Beaucoup de randonneurs ont décidé de rester ici au refuge, Vincent veut absolument continuer. Après ce qu’on vient de traverser, je suis hésitant. Je sonde nos « collègues » qui veulent y aller aussi et nous décidons de faire la descente ensemble, ce sera plus rassurant d’être en groupe.
Avant de quitter le refuge, je remets mon T-shirt mouillé et je prends soin de sortir la couverture de survie qui se trouve au fond de mon sac pour la mettre dans ma poche à portée de main.
Je suis rapidement rassuré. S’il fait un froid horrible, que nous sommes trempés jusqu’aux os, que nos pieds nagent dans nos chaussures devenues piscines, les conditions sont bien moins mauvaises que ce qu’on a connu sur le col.


La descente sera mémorable avec des passages de cascade avec de l’eau jusqu’aux mollets, façon canyoning. Des écoulements d’eau qui nous donnent l’impression de descendre une rivière. C’est épuisés que nous arrivons à destination, le col de Vergio, où se trouve une station de ski.
Qui dit station de ski dit hôtel. Nous espérons pouvoir réserver une chambre pour pouvoir nous reposer au sec et nous remettre de nos émotions. Mais nous ne sommes pas les seuls à avoir eu cette idée et tout est complet.
L’hôtel propose également des tentes « haut de gamme » avec électricité et un vrai lit avec sommier, mais la dernière disponible nous file sous le nez.
Nous pouvons cependant louer une tente, la nôtre est trempée, avec un bon matelas, ça ne sera pas du luxe !

Sur le bivouac, les regards sont hagards, l’épreuve a été dure pour beaucoup de monde.
Nous passons la fin de journée avec nos « collègues ». En refaisant l’histoire, nous sommes assez choqués par la désinvolture avec laquelle le guide nous a mis en confiance au sujet de la météo, mais aussi celle de la bergerie qui ne nous a donné aucune information utile lorsque nous avons demandé.
D’autant que l’information existait, nous apprendrons en effet par la suite que les groupes organisés par les agences n’ont pas fait l’étape et ont pu rejoindre, après un détour, l’hôtel par la route.
En discutant avec d’autres randonneurs, nous découvrons que certains n’ont pas vécu la même histoire. En partant quelques heures plus tard, les « stéphanois » ont eu une météo bien plus favorable et ont eu les pieds secs jusqu’au bout. La météo en montagne est vraiment mystérieuse.
Nos « collègues » qui ont réservé une chambre de longue date nous proposent de prendre nos chaussures pour qu’elles dorment au chaud en espérant qu’elles sèchent un maximum, c’est super sympa !
Dîner, douche (super) chaude et longue attente pour pouvoir utiliser le (seul !) sèche linge.
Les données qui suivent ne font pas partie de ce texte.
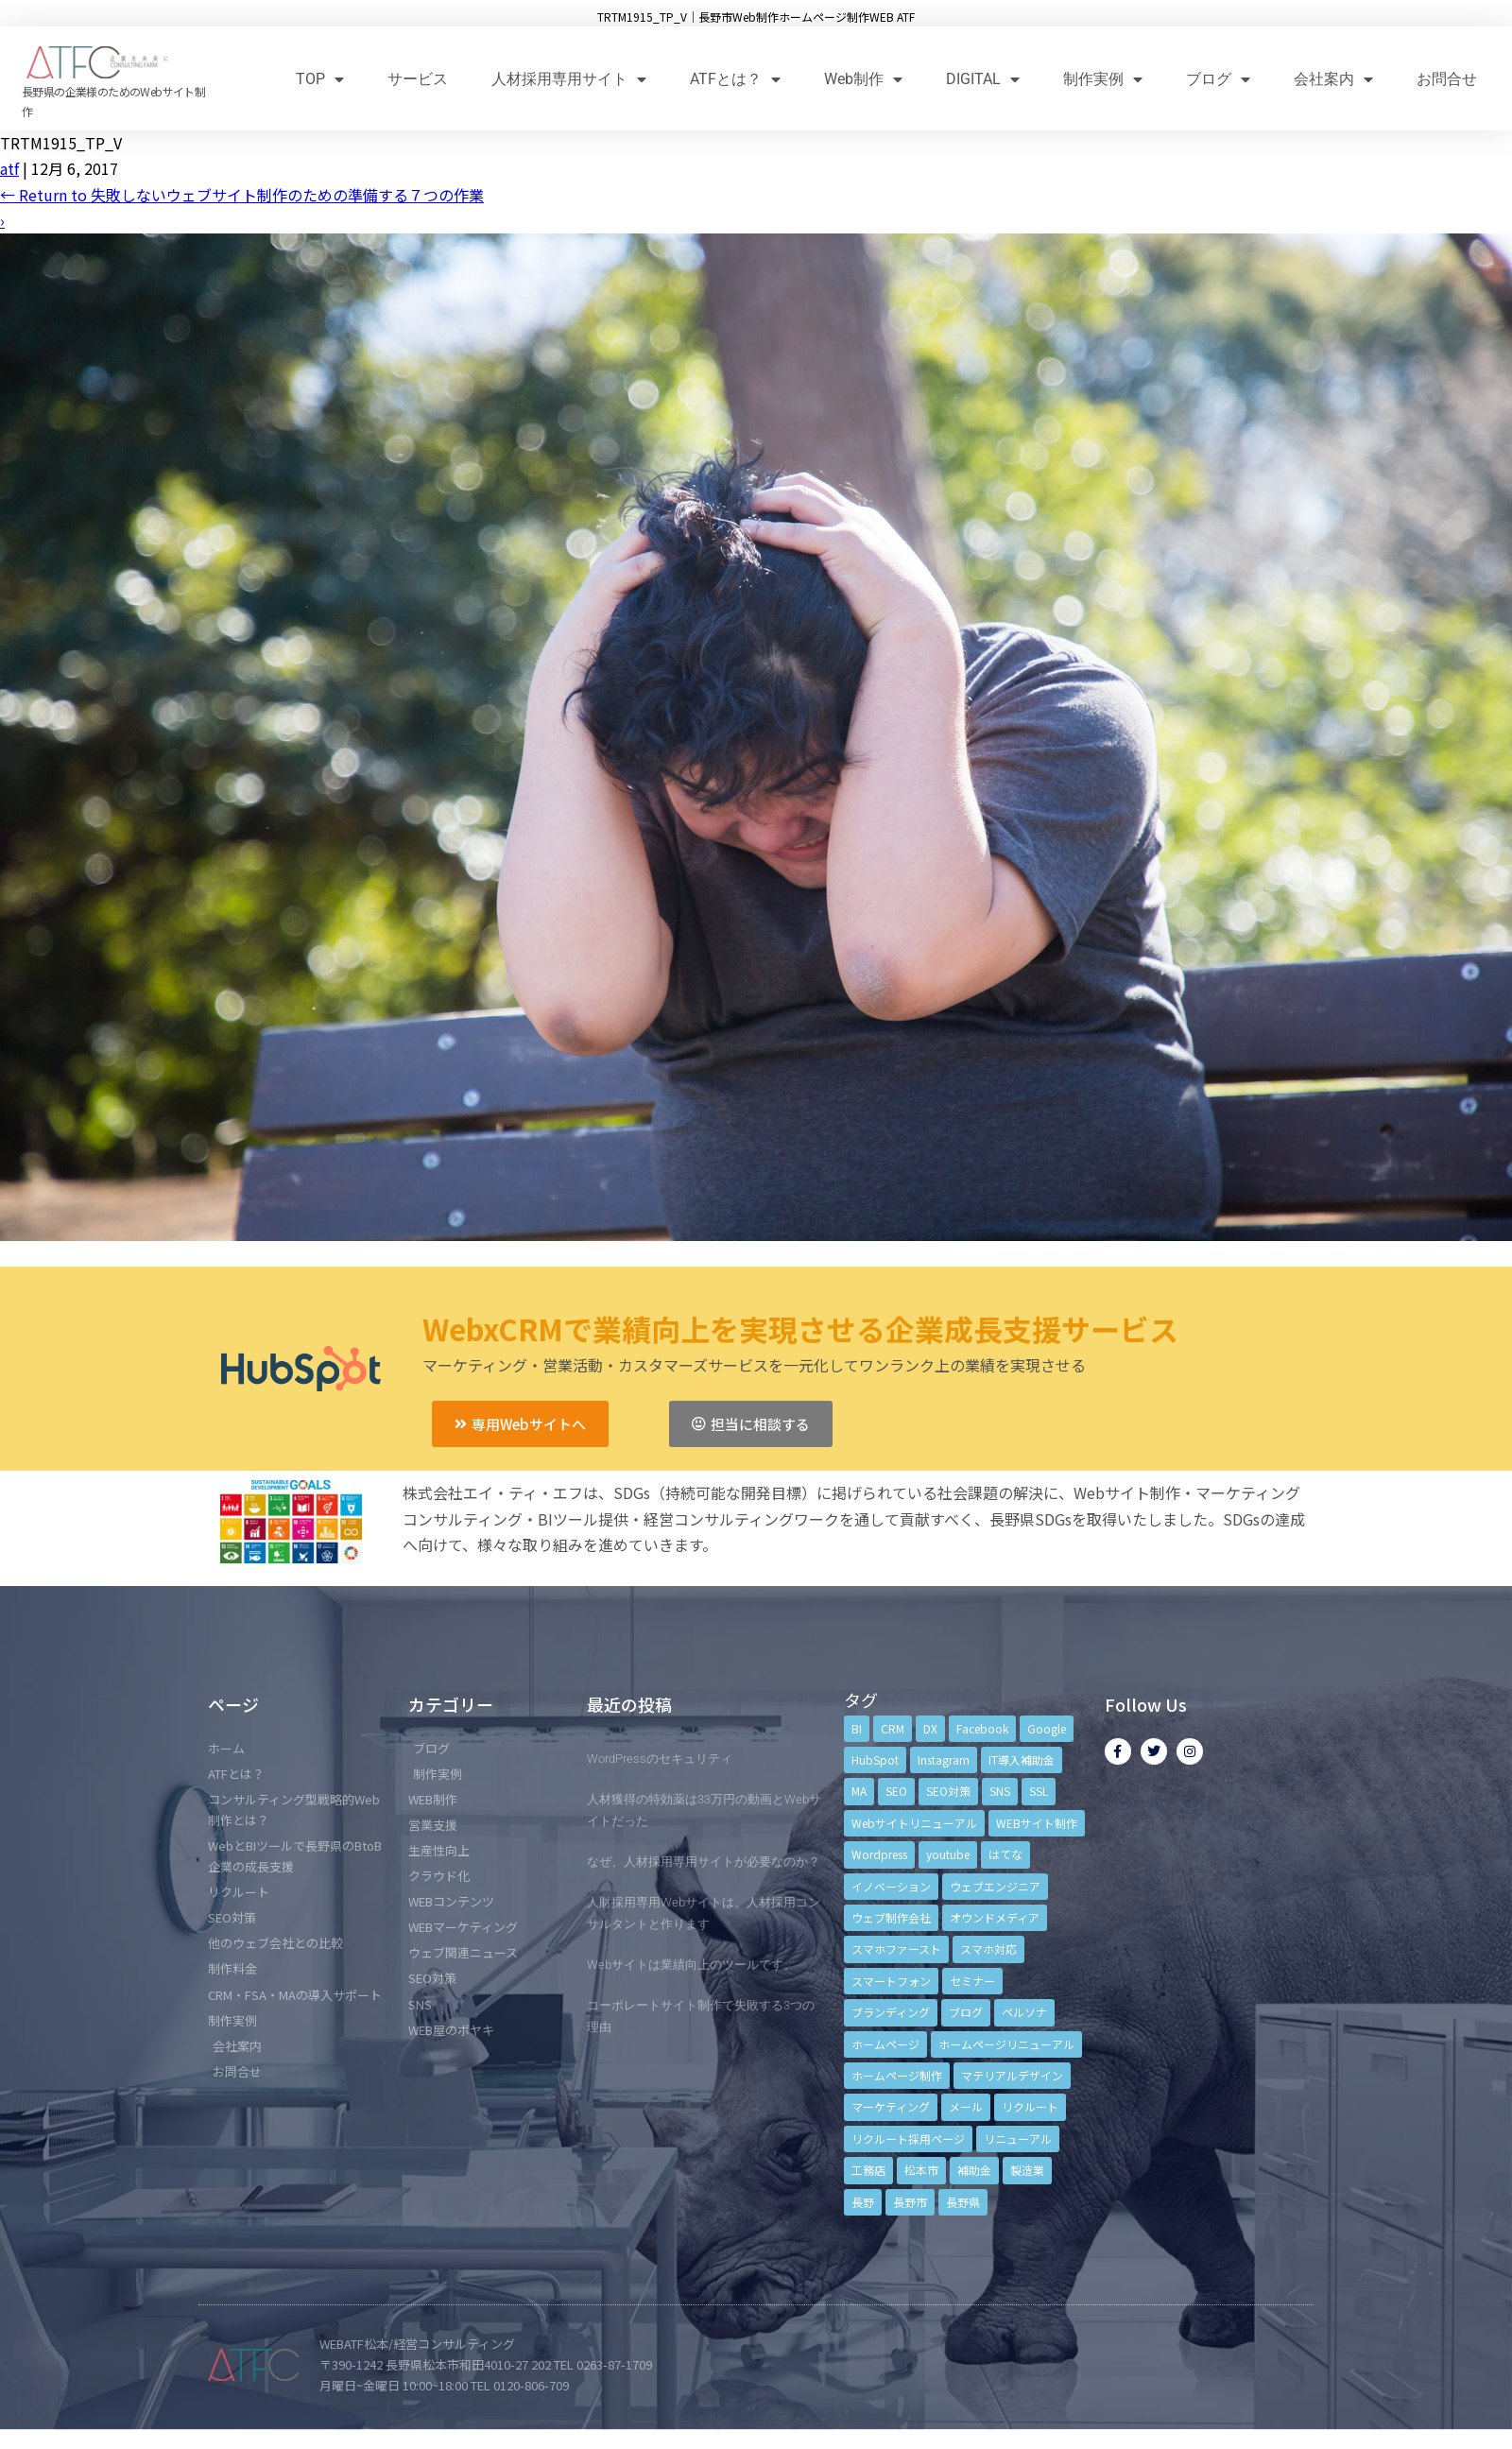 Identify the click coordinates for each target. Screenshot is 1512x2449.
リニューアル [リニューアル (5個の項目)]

Nous ne pouvons nous coucher qu’à 23h, mais au moins, tous nos vêtements sont secs !

Vendredi 13 septembre 2024 – Jour 6
- Du col de Vergio au refuge de Manganu
- Départ : 8h54
- Arrivée : 13h40
- Durée : 4h46
- Distance : 17,16 km
- Dénivelé positif : 671 mètres

Je suis réveillé à 3h du matin par la pluie… Nous retrouvons nos collègues à 7h pour le petit déjeuner qui est top. L’enjeu de cette journée est la météo, nous savons que nous allons avoir mauvais temps mais espérons arriver à destination sous le soleil pour sécher nos affaires qui sont très humides.
Vincent a pu acheter de la super glue pour réparer sa semelle qui, à son tour, donne des signes de fatigue. Nous partons juste avant 9h alors que la pluie a cessé. La première partie est très roulante, sous les bois et nous marchons à une vitesse moyenne encore jamais atteinte depuis le début du GR20.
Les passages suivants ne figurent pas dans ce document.